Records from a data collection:
• • • • • • •

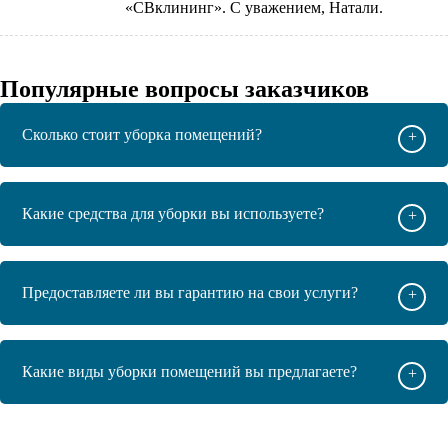
«СВклининг». С уважением, Натали.
Популярные вопросы заказчиков
Сколько стоит уборка помещений?
+
Какие средства для уборки вы используете?
+
Предоставляете ли вы гарантию на свои услуги?
+
Какие виды уборки помещений вы предлагаете?
+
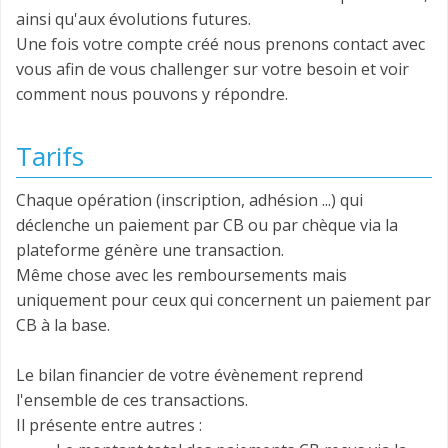
ainsi qu'aux évolutions futures.
Une fois votre compte créé nous prenons contact avec
vous afin de vous challenger sur votre besoin et voir
comment nous pouvons y répondre.
Tarifs
Chaque opération (inscription, adhésion ...) qui
déclenche un paiement par CB ou par chèque via la
plateforme génère une transaction.
Même chose avec les remboursements mais
uniquement pour ceux qui concernent un paiement par
CB à la base.
Le bilan financier de votre évènement reprend
l'ensemble de ces transactions.
Il présente entre autres :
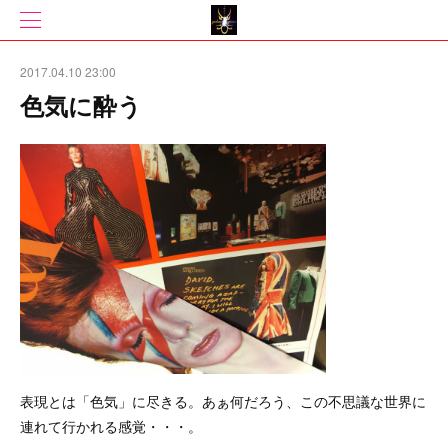
2017.04.10 23:00
色気に酔う
表現とは「色気」に尽きる。あぁ何だろう、この不思議な世界に
連れて行かれる感覚・・・。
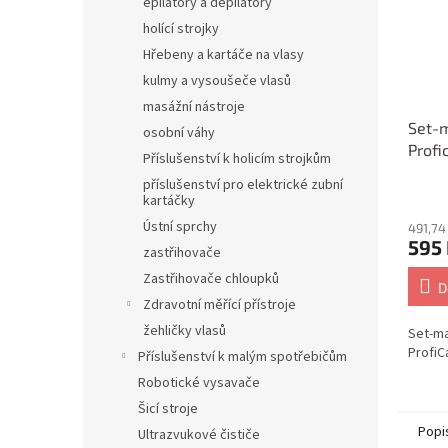
epilátory a depilátory
holící strojky
Hřebeny a kartáče na vlasy
kulmy a vysoušeče vlasů
masážní nástroje
Set-m
osobní váhy
Prof
Příslušenství k holicím strojkům
příslušenství pro elektrické zubní
kartáčky
Ústní sprchy
491,74
595
zastřihovače
Zastřihovače chloupků
D
Zdravotní měřící přístroje
žehličky vlasů
Set-ma
ProfiC
Příslušenství k malým spotřebičům
Robotické vysavače
Šicí stroje
Popi
Ultrazvukové čističe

• • • • • • •

* **Work required**
Report how many lines of the records above contain the word "votre", and give only that number.

* **Exercise solution**
3